Nein. Da ich mit den Händen fahre, wäre das wohl unverantwortlicher als es ohnehin schon ist.

13. Hast du schonmal eine berühmte Persönlichkeit getroffen?
Ich bin doch wohl selbst eine berühmte Persönlichkeit! Mit über 5 Millionen Klicks darf ich mir das einbilden, oder? Allerdings, auch wenn das unglaubwürdig klingt, treffe ich zum Quatschen regelmäßig, etwa einmal pro Quartal, eine Schauspielerin. Sie ist etwas älter ist als ich und hat sowohl in Kinofilmen als auch in Fernsehserien mitgespielt. Die Schwester einer Freundin ist ebenfalls eine im Norden relativ bekannte Schauspielerin, sie sehe ich meistens auf der Geburtstagsparty meiner Freundin. Mehr Kontakt habe ich zu ihr aber nicht. Und ich habe mal eine berühmte Künstlerin in Hamburg in der S-Bahn getroffen und mich mit ihr unterhalten. Ich habe sogar noch ihre Handynummer. Da besteht aber derzeit kein Kontakt.

14. Hast du schonmal etwas Illegales besessen?
Nein.

15. Hast du schonmal was in der Mikrowelle vergessen?
Tatsächlich ja. Ich wollte mir Nudeln warm machen, habe die auch angeschaltet, war aber so erschöpft, dass ich nach dem Klogang direkt Zähne geputzt habe und ins Bett geklettert bin.

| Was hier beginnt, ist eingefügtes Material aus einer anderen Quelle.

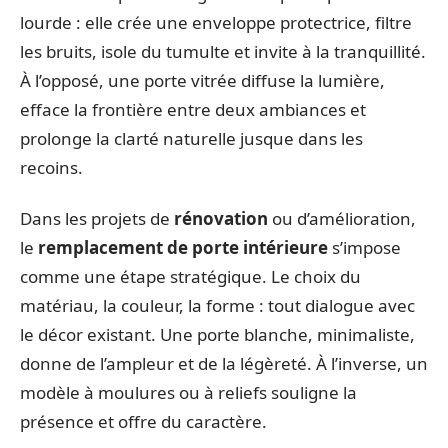
lourde : elle crée une enveloppe protectrice, filtre
les bruits, isole du tumulte et invite à la tranquillité.
À l’opposé, une porte vitrée diffuse la lumière,
efface la frontière entre deux ambiances et
prolonge la clarté naturelle jusque dans les
recoins.
Dans les projets de
rénovation
ou d’amélioration,
le
remplacement de porte intérieure
s’impose
comme une étape stratégique. Le choix du
matériau, la couleur, la forme : tout dialogue avec
le décor existant. Une porte blanche, minimaliste,
donne de l’ampleur et de la légèreté. À l’inverse, un
modèle à moulures ou à reliefs souligne la
présence et offre du caractère.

Am nächsten Tag habe ich mich dann gewundert, warum da Essen in der Mikrowelle steht. Praktisches Jahr kann anstrengend sein!

16. Bist du schonmal betrunken oder zugedröhnt am Arbeitsplatz erschienen?
Nein.

17. Hast du dich schonmal an jemandem gerächt?
Auch wenn Rache süß ist: Nein.

18. Hast du schonmal eine Nahtoderfahrung gehabt?
Ich denke, dass es bei meinem Unfall kurz vor Ende gewesen ist. Aber daran habe ich keine Erinnerung. Von daher habe ich eine solche nicht bewusst wahrgenommen.

19. Bist du schonmal verprügelt worden?
Mein Vater ist mal gewalttätig geworden und hat mich verdroschen. Aber sonst nicht. Eine solche Erfahrung reicht mir, ehrlich gesagt, auch.

20. Hast du schonmal etwas gewonnen?
Tatsächlich habe ich im letzten Jahr 440 € mit einem Los gewonnen, das mir jemand geschenkt hat.

21. Hast du schonmal in der Öffentlichkeit irgendwo hingespuckt?
Ich hasse das, wenn Menschen ihren Speichelfluss nicht unter Kontrolle haben. Vereinzelt habe ich mal eklige Sachen wieder ausgespuckt, zum Beispiel hatte ich mal eine verschimmelte Nuss in einem Schokoladenbonbon. Und ich erinnere mich daran, dass ich auf einem Schulsportplatz mal meinen Oberkörper auf ein Geländer gelehnt habe und dort ein bißchen herumgerotzt habe. Hauptsächlich, um einem Jungen zu imponieren. Das war in der Grundschule.

22. Hast du schonmal ein Auto geschrottet?
Sagen wir es mal so: Ich habe schon mehrmals in einem Auto gesessen, während andere es zerlegt haben. Ich selbst habe noch keinen Schaden verschuldet oder angerichtet.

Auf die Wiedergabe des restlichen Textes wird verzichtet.